Forward strand count to Series counter.

Parameters:

val (int or float) – Value to add to gathered counts.
strand (str) – Name for strand where reads come from (MUNR or CORB).
lenreadidx (index) – Index describing readlength to add counts to.

update_multimap_count(val, strand, lenreadidx)¶

save_to_tsv(tsvpath, bins=None)¶

Save length frames for separate strands and samples, then for all samples combined.

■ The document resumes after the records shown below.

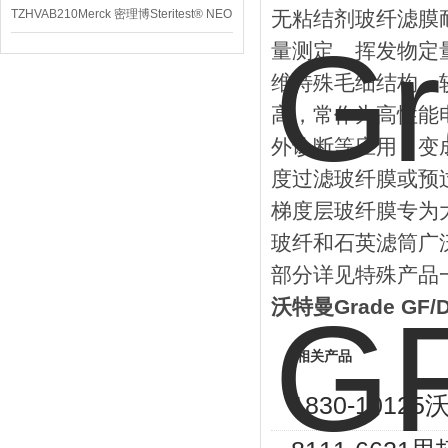
TZHVAB210Merck 密理博Steritest® NEO
无粘结剂玻纤滤膜
量测定、挥发物定量
设备
维特殊毛细结构，
高，常作为高性能
外诊断等应用，变成
度过滤玻纤膜或预过
梯度层玻纤膜专为大
玻纤和石英滤筒广
部分详见特殊产品
沃特曼Grade GF
相关产品
1830-101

Use lowercase filenames.

Parameters:

tsvpath (Path) – Path to folder to store TSV file with count information.
bins (int (default: None)) – Number of bins to split segment with counts into to detect preferential accumulation of reads (near 5’ or 3’ for example).

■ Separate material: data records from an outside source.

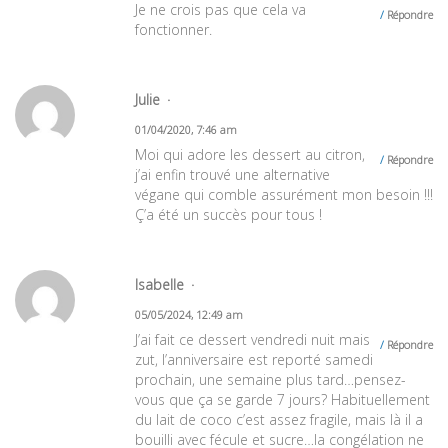
Je ne crois pas que cela va
Répondre
fonctionner.
Julie
01/04/2020, 7:46 am
Moi qui adore les dessert au citron,
Répondre
j’ai enfin trouvé une alternative
végane qui comble assurément mon besoin !!!
Ç’a été un succès pour tous !
Isabelle
05/05/2024, 12:49 am
J’ai fait ce dessert vendredi nuit mais
Répondre
zut, l’anniversaire est reporté samedi
prochain, une semaine plus tard…pensez-
vous que ça se garde 7 jours? Habituellement
du lait de coco c’est assez fragile, mais là il a
bouilli avec fécule et sucre…la congélation ne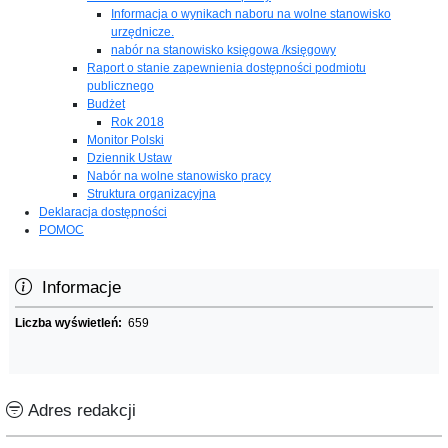
Informacja o wynikach naboru na wolne stanowisko
urzędnicze.
nabór na stanowisko księgowa /księgowy
Raport o stanie zapewnienia dostępności podmiotu
publicznego
Budżet
Rok 2018
Monitor Polski
Dziennik Ustaw
Nabór na wolne stanowisko pracy
Struktura organizacyjna
Deklaracja dostępności
POMOC
Informacje
Liczba wyświetleń:
659
Adres redakcji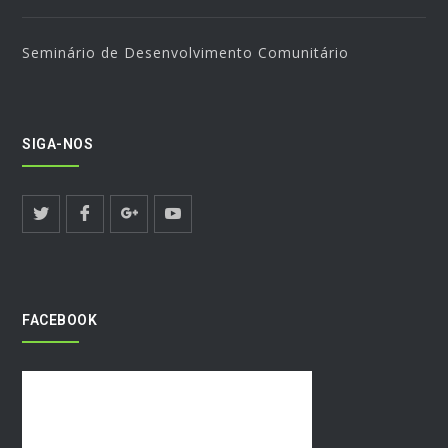
Seminário de Desenvolvimento Comunitário
SIGA-NOS
FACEBOOK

class coalispr.bedgraph_analyze.bam_counters.MultiMapCounter(label)¶

Bases: LengthCounter

Class for making data-frame counters cataloging multimappers.

cntlabl = 'multimapper'¶

idxnam = 'repeats'¶

class coalispr.bedgraph_analyze.bam_counters.RegionLengthCounter(label)¶

Bases: Counter

Class for making data-frame counters cataloging region counts without strand information.

keycntr¶

Series to hold counts with region info as index; named to SHORT name for counted sample; reset when merged, for counting another sample.

Type:: pd.Series

idxnam¶

Name for index column when dataframes get saved to TSV.

Type:: str

cntlabl¶

Label to mark type of counts in saved file name.

Type:: str

dtype¶

rnd = 2¶

cntlabl = 'readlength_counts'¶

idxnam = 'start length'¶

set_bincounts(cntidx, key)¶

Set region-index for key to stranded counts; prepare for next round by resetting strand count.

Parameters:

cntidx (tuple) – Tuple to form index with: (region, binno, binregion).
key (str) – Name of the Series (sample that is counted).

merge_lencounters(key)¶

Merge key_length counters to count_frames then reset former.

Parameters:: key (str) – SHORT name of sample as column index (key) to collect counts for.

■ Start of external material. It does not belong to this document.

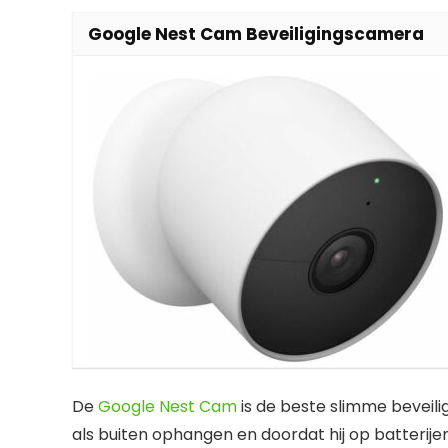
Google Nest Cam Beveiligingscamera
De
Google Nest Cam
is de beste slimme beveil
als buiten ophangen en doordat hij op batterije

update_strand_count(val, strand, lenreadidx)¶

Forward strand count to Series counter; ignore strand.

Parameters:

val (int or float) – Value to add to gathered counts.
strand (str) – Name for strand where reads come from; not used.
lenreadidx (index) – Index describing readlength to add counts to.

update_multimap_count(val, strand, lenreadidx)¶

get_lencount_frame()¶

get_count_frame()¶: Generate total counts for region by summing length counts.

save_to_tsv(tsvpath, region, strand)¶

Save length frames for separate samples. Use lowercase filenames.

Parameters:

tsvpath (Path) – Path to folder to store TSV file with count information.
region (str) – Formatted descriptor of genome span counted.
strand (str) – One of COMBI, PLUS or MINUS;

exception coalispr.bedgraph_analyze.bam_counters.ZerosFrameException¶

Bases: Exception

Common base class for all non-exit exceptions.